You often hear that disk space is cheap and plentiful. And it’s true that a 4TB mechanical hard disk drive currently retails for around 90 dollars. But like many users we have moved over to M.2 solid-state drives (SSD) and as our primary storage. SSD does functionally everything a hard drive does, but helps to make a computer feel more responsive. With a SSD, data is stored on interconnected flash memory chips that retain the data even when there’s no power present. SSDs are more expensive than mechanical hard drives in terms of dollar per gigabyte. And SSDs with high capacities are thin on the ground and expensive, so most users settle for lower capacity SSDs.
There’s lots of software that helps you find duplicate files.
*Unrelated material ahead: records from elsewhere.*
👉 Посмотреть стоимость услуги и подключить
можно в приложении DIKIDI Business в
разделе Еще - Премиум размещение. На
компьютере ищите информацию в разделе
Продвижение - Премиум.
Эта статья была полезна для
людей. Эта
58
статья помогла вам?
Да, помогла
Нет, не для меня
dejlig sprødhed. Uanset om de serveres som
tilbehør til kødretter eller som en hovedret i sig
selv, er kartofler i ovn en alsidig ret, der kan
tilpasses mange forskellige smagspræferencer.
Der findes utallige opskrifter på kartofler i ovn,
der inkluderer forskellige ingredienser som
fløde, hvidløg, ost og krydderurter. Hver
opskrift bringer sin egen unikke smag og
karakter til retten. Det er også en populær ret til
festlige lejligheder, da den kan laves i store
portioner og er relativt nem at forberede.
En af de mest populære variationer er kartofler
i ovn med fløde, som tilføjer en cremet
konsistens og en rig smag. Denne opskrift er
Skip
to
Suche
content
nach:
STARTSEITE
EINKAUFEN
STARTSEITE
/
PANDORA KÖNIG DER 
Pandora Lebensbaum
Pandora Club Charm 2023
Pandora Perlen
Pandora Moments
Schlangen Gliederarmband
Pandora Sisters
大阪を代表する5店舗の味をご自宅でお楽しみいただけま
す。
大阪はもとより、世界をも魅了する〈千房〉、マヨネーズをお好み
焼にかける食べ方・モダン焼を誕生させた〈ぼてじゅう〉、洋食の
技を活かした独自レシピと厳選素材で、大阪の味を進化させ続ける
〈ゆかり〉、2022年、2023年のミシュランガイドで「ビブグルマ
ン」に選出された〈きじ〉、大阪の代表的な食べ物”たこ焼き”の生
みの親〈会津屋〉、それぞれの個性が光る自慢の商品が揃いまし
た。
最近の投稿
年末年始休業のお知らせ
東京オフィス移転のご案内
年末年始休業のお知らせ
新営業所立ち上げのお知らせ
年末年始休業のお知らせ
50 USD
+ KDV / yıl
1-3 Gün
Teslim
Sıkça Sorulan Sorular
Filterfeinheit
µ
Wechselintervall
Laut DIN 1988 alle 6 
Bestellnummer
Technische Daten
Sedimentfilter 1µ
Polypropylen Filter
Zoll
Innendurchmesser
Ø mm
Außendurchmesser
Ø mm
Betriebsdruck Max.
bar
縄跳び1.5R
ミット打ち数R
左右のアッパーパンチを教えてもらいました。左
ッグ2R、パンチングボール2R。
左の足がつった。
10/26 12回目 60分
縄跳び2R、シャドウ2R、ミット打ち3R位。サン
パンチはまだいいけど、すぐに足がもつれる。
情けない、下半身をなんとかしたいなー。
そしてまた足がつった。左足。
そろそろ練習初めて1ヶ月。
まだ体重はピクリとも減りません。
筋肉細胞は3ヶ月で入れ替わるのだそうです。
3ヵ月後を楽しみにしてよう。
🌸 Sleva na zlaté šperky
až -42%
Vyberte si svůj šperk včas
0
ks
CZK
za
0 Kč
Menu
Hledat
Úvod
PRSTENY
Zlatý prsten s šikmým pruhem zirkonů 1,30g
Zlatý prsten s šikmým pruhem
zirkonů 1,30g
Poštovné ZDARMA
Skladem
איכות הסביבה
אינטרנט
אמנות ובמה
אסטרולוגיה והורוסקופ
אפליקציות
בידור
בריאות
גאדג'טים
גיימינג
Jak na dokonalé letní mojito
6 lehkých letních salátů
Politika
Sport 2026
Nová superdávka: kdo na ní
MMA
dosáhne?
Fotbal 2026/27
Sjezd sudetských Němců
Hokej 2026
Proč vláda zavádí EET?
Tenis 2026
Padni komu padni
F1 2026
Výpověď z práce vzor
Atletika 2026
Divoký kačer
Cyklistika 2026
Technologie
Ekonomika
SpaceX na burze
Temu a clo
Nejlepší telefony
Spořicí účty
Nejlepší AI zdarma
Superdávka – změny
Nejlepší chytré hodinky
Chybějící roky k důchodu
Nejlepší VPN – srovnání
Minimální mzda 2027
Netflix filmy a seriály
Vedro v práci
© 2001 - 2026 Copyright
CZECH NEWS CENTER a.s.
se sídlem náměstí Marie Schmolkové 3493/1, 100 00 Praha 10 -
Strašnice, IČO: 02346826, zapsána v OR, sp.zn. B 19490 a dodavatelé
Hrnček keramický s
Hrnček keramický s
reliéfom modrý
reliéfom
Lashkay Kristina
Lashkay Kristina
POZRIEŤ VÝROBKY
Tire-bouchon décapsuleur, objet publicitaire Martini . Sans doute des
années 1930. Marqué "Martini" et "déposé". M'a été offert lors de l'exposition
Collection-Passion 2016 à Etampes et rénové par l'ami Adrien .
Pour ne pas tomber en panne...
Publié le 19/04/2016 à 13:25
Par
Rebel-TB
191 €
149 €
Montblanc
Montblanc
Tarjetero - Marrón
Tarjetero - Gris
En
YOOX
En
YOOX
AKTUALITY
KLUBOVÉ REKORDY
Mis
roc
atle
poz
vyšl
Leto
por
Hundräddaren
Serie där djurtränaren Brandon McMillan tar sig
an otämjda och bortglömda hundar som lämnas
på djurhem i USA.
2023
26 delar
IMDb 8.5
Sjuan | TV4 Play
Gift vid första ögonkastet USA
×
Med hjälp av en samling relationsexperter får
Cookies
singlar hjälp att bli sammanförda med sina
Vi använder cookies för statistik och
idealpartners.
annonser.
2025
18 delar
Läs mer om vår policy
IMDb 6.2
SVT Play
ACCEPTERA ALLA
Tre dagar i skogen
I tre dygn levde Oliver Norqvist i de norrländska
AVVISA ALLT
We covered the best programs in our Reclaiming Disk Space article. But many of the programs aren’t designed to find duplicate or near-duplicate images. Step forward Image Deduplicator.
Image Deduplicator is a Python package that simplifies the task of finding exact and near duplicates in an image collection. It uses a variety of algorithms to detect matches.
There are a few ways of installing this program. The project recommends installing the software using pip, a general-purpose package installer for both libraries and apps with no environment isolation. However, this may not be ideal depending on the distribution you are running. Instead, we recommend using pipx, which creates an isolated environment for each application and its associated packages. By default, pipx uses the same package index as pip.
Alternatively, you can install the software by cloning the project’s GitHub code repository, and install using the project’s setup.py script.
$ git clone https://github.com/idealo/imagededup.git
$ cd imagededup
$ pip install "cython>=0.29"
$ python setup.py install
Your distro may provide a convenient package. For example, for Arch-based distros, there’s a convenient package in the Arch User Repository.